In weighing your decision to buy a home, you will want to consider the tax benefits you’ll gain upon a home purchase. Here are 3 misconceptions you might have had with regards to tax deductions after your home purchase, that you would want to know about if you’re deciding whether to buy a home and are hoping that the tax benefits will outweigh the costs.
(Disclaimer: This is not tax or financial advice. Speak to your accountant and financial advisor about details specific to your situation.)
Standard vs Itemized Deduction
The deductions that you’ll be looking to make with regards to homeownership (such as property taxes and mortgage insurance) will be an itemized deduction. In the recent years, you’ll have to pick between an itemized deduction and a standard deduction while filing your taxes.
An itemized deduction allows you to list all the deductions you may have (ranging from health to real estate), while a standard deduction takes into account your marital filing status, and grants you a portion of your salary that is not subject to federal income tax. A standard deduction is a lot simpler than an itemized deduction, but it is sometimes worth the effort to run the numbers on your itemized deductions to figure out if you’ll be saving money that way.
Mortgage Insurance
Assuming you do want to go through the long process of itemizing your deductions, mortgage insurance is one of the categories that will become an option to you assuming you financed your home with a mortgage (other restrictions apply).
Remember how your monthly mortgage payments aren’t usually equally split between your interest and your principal amount? Once you take into account the total sum you’d have paid on the interest that year (take your total mortgage payments for the year and exclude the sum that went towards your principal), you can add that as an itemized deduction.
Property Tax
Alongside mortgage interest, you’d want to add the property tax that you pay to your itemized deductions as well. There is a cap on the total you can claim (currently set at $10,000/year).

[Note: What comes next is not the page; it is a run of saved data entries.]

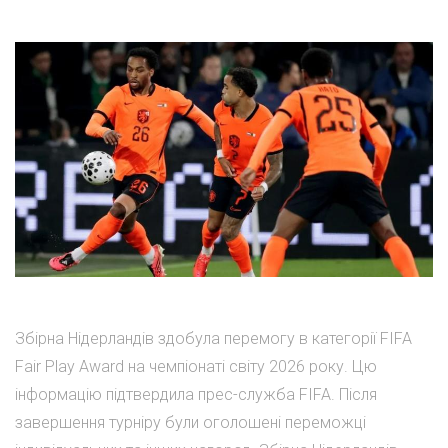
Збірна Нідерландів здобула перемогу в категорії FIFA
Fair Play Award на чемпіонаті світу 2026 року. Цю
інформацію підтвердила прес-служба FIFA. Після
завершення турніру були оголошені переможці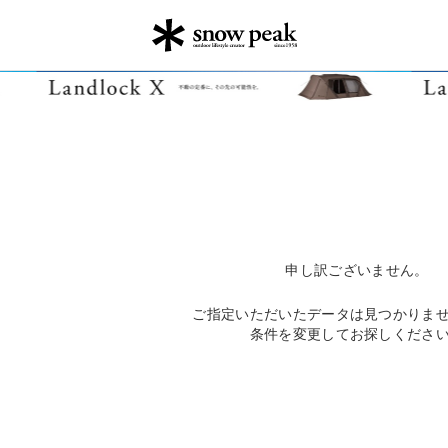
申し訳ございません。
ご指定いただいたデータは見つかりま
条件を変更してお探しくださ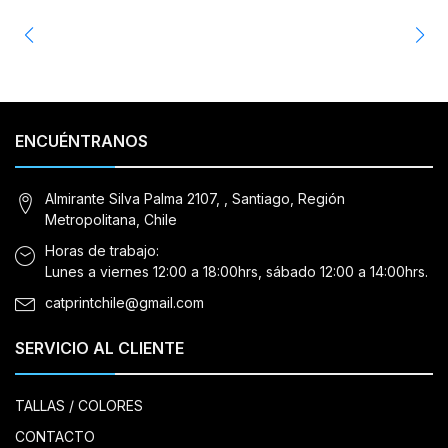
ENCUÉNTRANOS
Almirante Silva Palma 2107, , Santiago, Región
Metropolitana, Chile
Horas de trabajo:
Lunes a viernes 12:00 a 18:00hrs, sábado 12:00 a 14:00hrs.
catprintchile@gmail.com
SERVICIO AL CLIENTE
TALLAS / COLORES
CONTACTO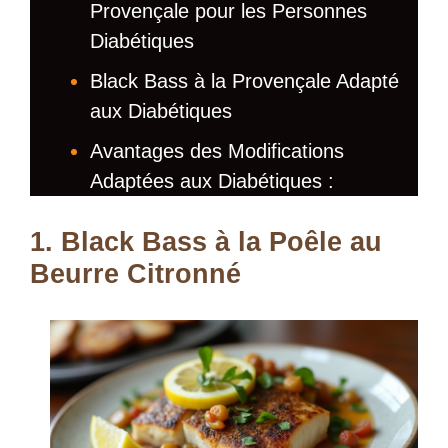
Provençale pour les Personnes
Diabétiques
Black Bass à la Provençale Adapté
aux Diabétiques
Avantages des Modifications
Adaptées aux Diabétiques :
1. Black Bass à la Poêle au
Beurre Citronné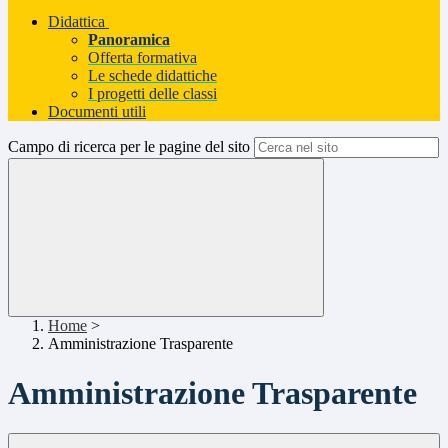
Didattica
Panoramica
Offerta formativa
Le schede didattiche
I progetti delle classi
Documenti utili
Campo di ricerca per le pagine del sito
Home
>
Amministrazione Trasparente
Amministrazione Trasparente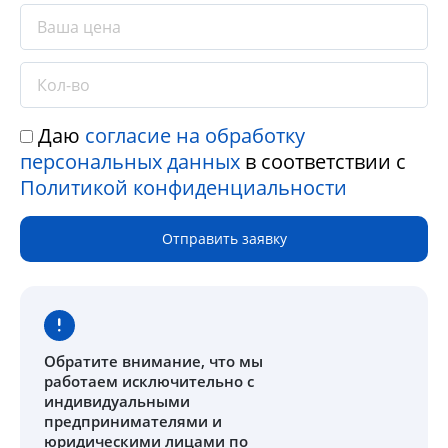
Даю
согласие на обработку
персональных данных
в соответствии с
Политикой конфиденциальности
Отправить заявку
Обратите внимание
, что мы
работаем исключительно с
индивидуальными
предпринимателями и
юридическими лицами по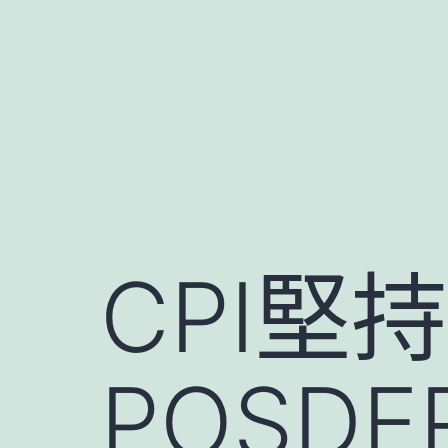
跳
至
主
要
內
容
CPI堅
POSD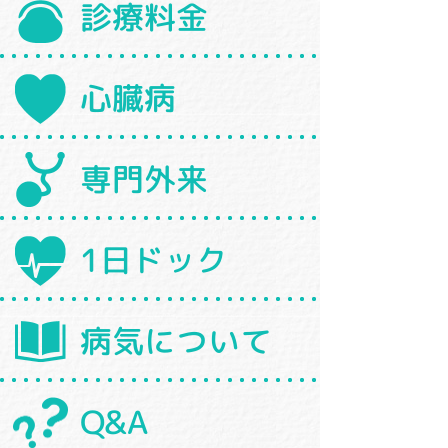
診療料金
心臓病
専門外来
1日ドック
病気について
Q&A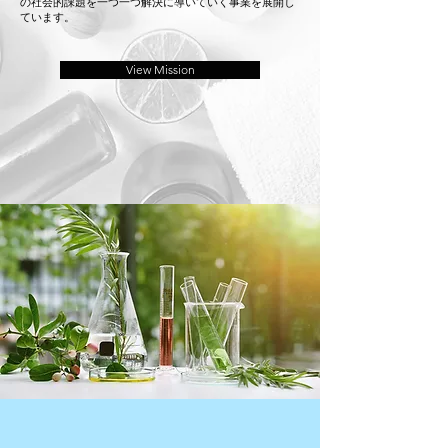
の社会的課題を一つ一つ解決に導いていく事業を展開し
粧
プ
ています。
品
レ
と
シ
View Mission
し
ャ
て
ス
使
シ
わ
リ
れ、
ー
多
ズ
く
へ
の
の
パ
思
リ
い
コ
を
レ
語
モ
り
デ
ま
ル
し
を
た。
魅
了
し
ま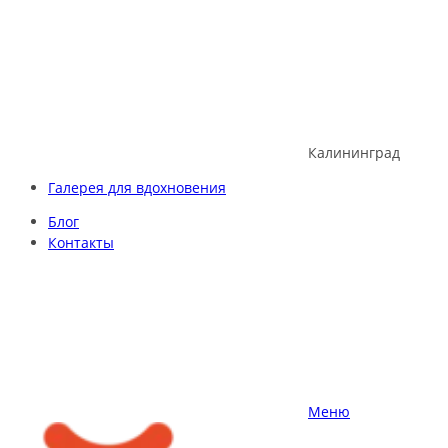
Skip
to
content
Калининград
Галерея для вдохновения
Блог
Контакты
Меню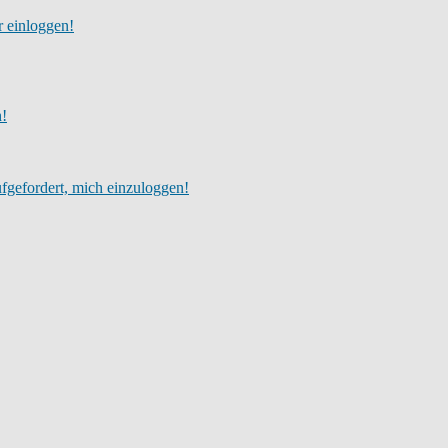
r einloggen!
h!
fgefordert, mich einzuloggen!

You can either work out the math with your accountant or run the numbers on an online tax software (here are the best ones sourced by LendEDU). Once you plug in the mortgage insurance deduction, and the property tax deduction (alongside the smaller real-estate-related deductions like those on home equity loans and points/credits on your mortgage, and non-real estate ones like health benefits and 401K), you would want to compare if you are saving more money this way, or via a standard deduction.
Matter of fact is that you might NOT be saving that much more in taxes after purchasing a home because of a standard deduction, not to mention the huge expenditure in closing costs, property taxes and monthly mortgage payments. Tax benefits should probably not be the only reason you choose to buy a house (though there are other wonderful reasons that you would want to consider, that range from financial to psychological).